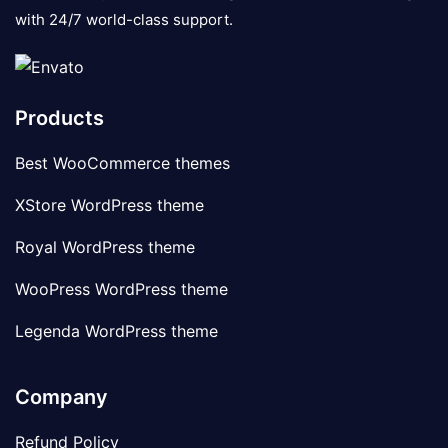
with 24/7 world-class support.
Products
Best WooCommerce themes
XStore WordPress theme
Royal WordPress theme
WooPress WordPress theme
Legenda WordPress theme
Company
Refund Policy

◆ ◆ ◆ ◆

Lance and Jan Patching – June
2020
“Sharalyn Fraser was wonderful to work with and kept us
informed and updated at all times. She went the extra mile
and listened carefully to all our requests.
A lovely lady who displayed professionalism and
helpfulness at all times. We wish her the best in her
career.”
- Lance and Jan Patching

◆ ◆ ◆ ◆

Take the entries above and return only the lines from the one with "with 24/7 world-class support." to the one with "Refund Policy", both included, unchanged.

▶ Task solution:
with 24/7 world-class support.
Products
Best WooCommerce themes
XStore WordPress theme
Royal WordPress theme
WooPress WordPress theme
Legenda WordPress theme
Company
Refund Policy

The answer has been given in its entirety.